By Stephen Culp
NEW YORK (Reuters) - U.S. stocks advanced on Friday as upbeat earnings helped investors shrug off heightened trade anxieties and weaker-than-expected July jobs growth.
For the week, the S&P 500 and the Nasdaq gained ground, up 0.8 percent and 1.0 percent, respectively, while the Dow was essentially flat. The S&P 500 notched its fifth straight weekly gain, its longest such streak of the year.
The second-quarter reporting season nears its final stretch with 406 of the companies in the S&P 500 having reported, 78.6 percent of which came in above Street estimates, according to Thomson Reuters data.
China launched its latest salvo in the ongoing trade spat, unveiling new tariffs on 5,207 goods imported from the United States, including liquefied natural gas (LNG) and some aircraft.
Earlier this week, Chinese officials promised retribution after the Trump administration proposed hiking tariffs to 25 percent on $200 billion worth of goods imported from China.
A report from the Labor Department showed the U.S. economy added 157,000 jobs in July, fewer than the 190,000 economists expected, though the unemployment rate edged down to 3.9 percent.
Other data showed the U.S. trade deficit surged 7.3 percent in June to $46.3 billion, its biggest increase since November 2016. The politically sensitive trade gap with China widened by 0.9 percent to $33.5 billion.
"We have the trade numbers and we have the continuation of the ongoing trade war with China, which is not a good thing, obviously," said Michael Geraghty, equity strategist at Cornerstone Capital Group.
"Some of the benefits of the tax cut will be wearing off, in addition we have this trade skirmish, so in my opinion investors will be quite skittish in the second half of the year," Geraghty added.
Shares of Apple Inc (O:AAPL) rose modestly a day after becoming the first publicly-traded U.S. company to reach $1 trillion in market value.
The S&P consumer staples sector (SPLRCS) rose 1.2 percent. Its advance was led by Kraft Heinz (O:KHC), up 8.6 percent after the packaged foods company topped quarterly profit and revenue estimates.
The Dow Jones Industrial Average (DJI) rose 136.42 points, or 0.54 percent, to 25,462.58, the S&P 500 (SPX) gained 13.13 points, or 0.46 percent, to 2,840.35 and the Nasdaq Composite (IXIC) added 9.33 points, or 0.12 percent, to 7,812.02.

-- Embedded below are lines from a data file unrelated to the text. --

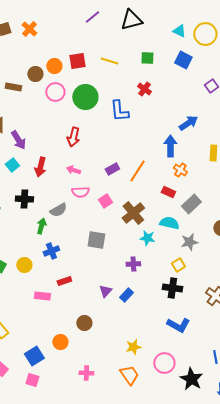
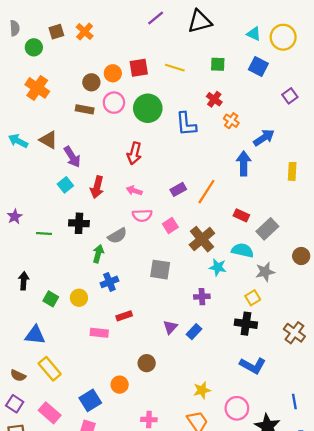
brown rectangle: (13, 87) -> (85, 109), moved
orange cross: (180, 170) -> (231, 121), moved

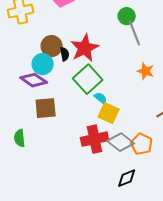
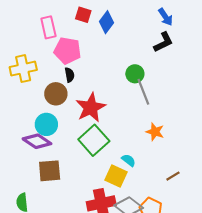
brown circle: (52, 46) -> (56, 94), moved
black semicircle: (65, 54) -> (70, 75), moved
cyan semicircle: (101, 98) -> (129, 160), moved

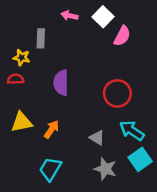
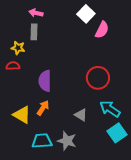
pink arrow: (69, 16) -> (36, 13), moved
purple semicircle: (61, 83) -> (45, 81), moved
yellow triangle: (22, 122) -> (22, 115), moved, turned 42
cyan trapezoid: (50, 169) -> (42, 141), turned 55
gray star: (105, 169) -> (67, 141), moved

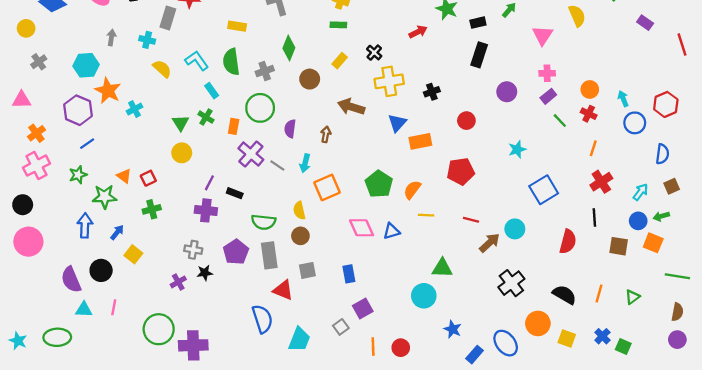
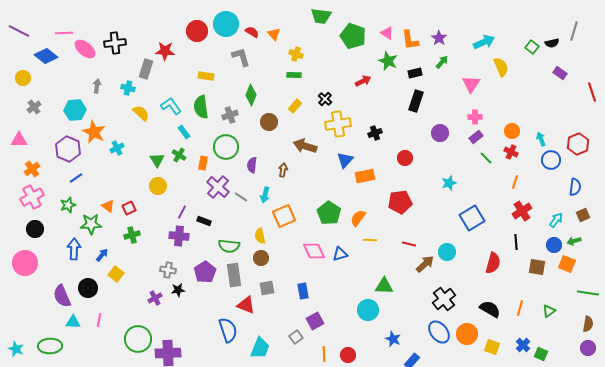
black circle: (23, 205) -> (35, 229), moved
blue ellipse: (506, 343) -> (439, 332), moved

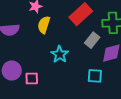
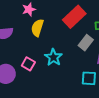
pink square: (32, 79) -> (28, 64), moved, turned 32

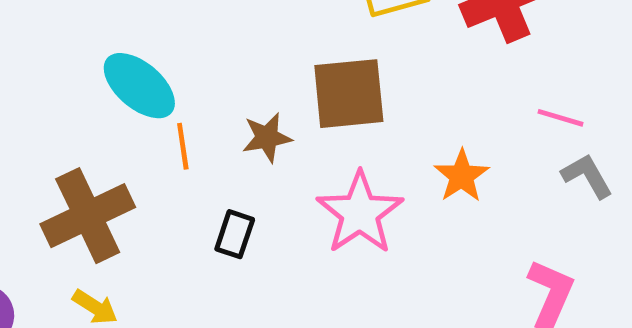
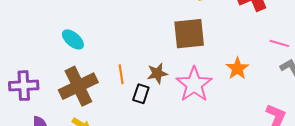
cyan ellipse: (139, 86) -> (73, 39), moved, size x0.7
brown star: (267, 138) -> (157, 73), moved
orange line: (183, 146) -> (121, 74), moved

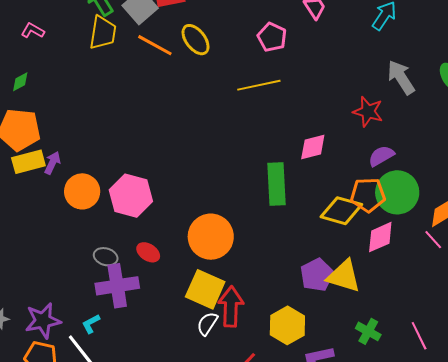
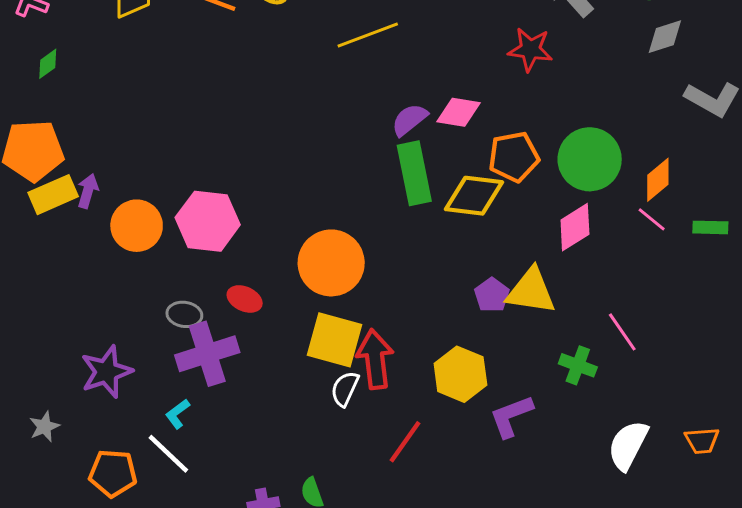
green diamond: (20, 82) -> (48, 64), moved
pink diamond: (313, 147) -> (459, 112), turned 32
purple semicircle: (381, 156) -> (409, 120), moved
orange pentagon: (368, 195) -> (514, 157), moved
yellow diamond: (341, 211) -> (474, 196), moved
purple pentagon: (317, 275) -> (492, 295), size x0.7
purple star: (43, 321) -> (106, 372), moved
pink line: (419, 336) -> (622, 332), moved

Of the 11 major sectors of the S&P 500, energy (SPNY) was the sole percentage loser. Oil prices (CLc1) gave up gains from the previous session, weighed upon by concerns about trade and demand for crude, while hedge funds and other money managers cut their bullish crude bets this week.

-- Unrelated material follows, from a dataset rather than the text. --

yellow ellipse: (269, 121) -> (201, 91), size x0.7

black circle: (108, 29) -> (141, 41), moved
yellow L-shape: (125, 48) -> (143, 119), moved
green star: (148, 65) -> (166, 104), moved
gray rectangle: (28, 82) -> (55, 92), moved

Shares of Dish Network Corp (O:DISH) jumped 14.5 percent following its better-than-expected quarterly earnings report.
Executives for American International Group Inc (N:AIG) tried to downplay weak earnings and promised a turnaround, but the insurer's shares dipped 2.7 percent.
Cyber security firm Symantec Corp (O:SYMC) was among the biggest percentage losers on the S&P, dropping 7.8 percent after announcing a workforce reduction and lowering its yearly revenue forecast.

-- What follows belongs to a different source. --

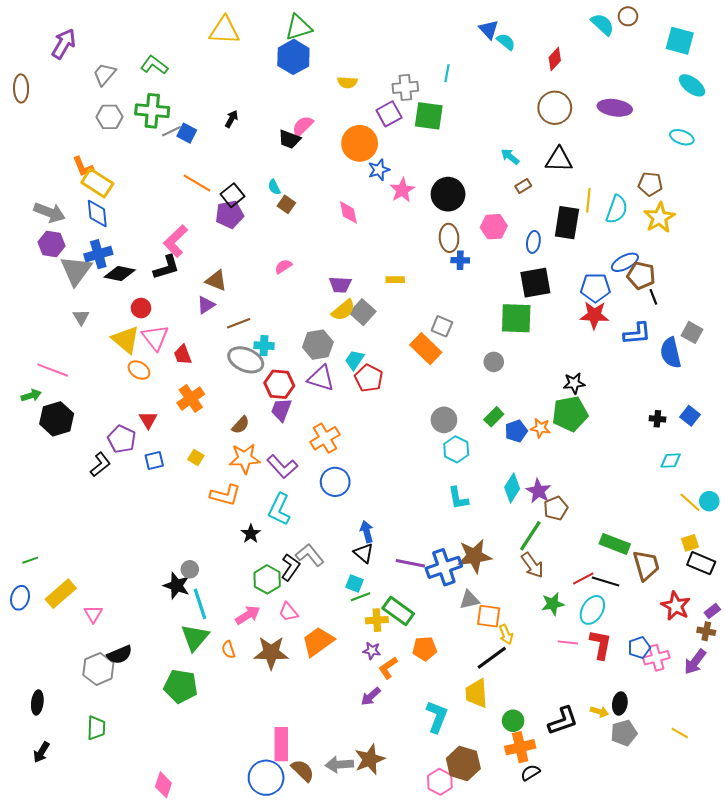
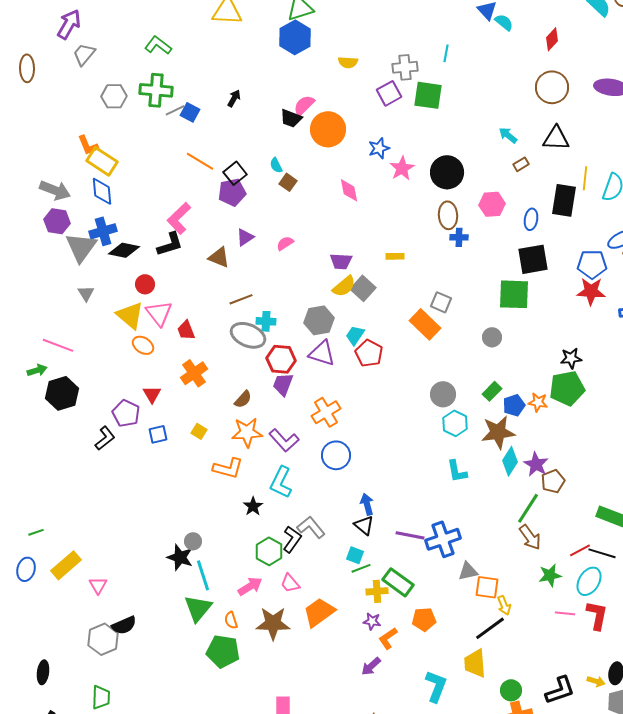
gray trapezoid: (104, 74) -> (84, 54), moved
orange circle: (360, 143) -> (328, 129), moved
purple triangle: (206, 305) -> (245, 237), moved
brown star: (474, 556) -> (498, 432), moved
green pentagon: (181, 686) -> (223, 651), moved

Advancing issues outnumbered declining ones on the NYSE by a 1.51-to-1 ratio; on Nasdaq, a 1.41-to-1 ratio favored decliners.
The S&P 500 posted 22 new 52-week highs and two new lows; the Nasdaq Composite recorded 73 new highs and 70 new lows.
Volume on U.S. exchanges was 5.96 billion shares, compared with the 6.29 billion-share average over the last 20 trading days.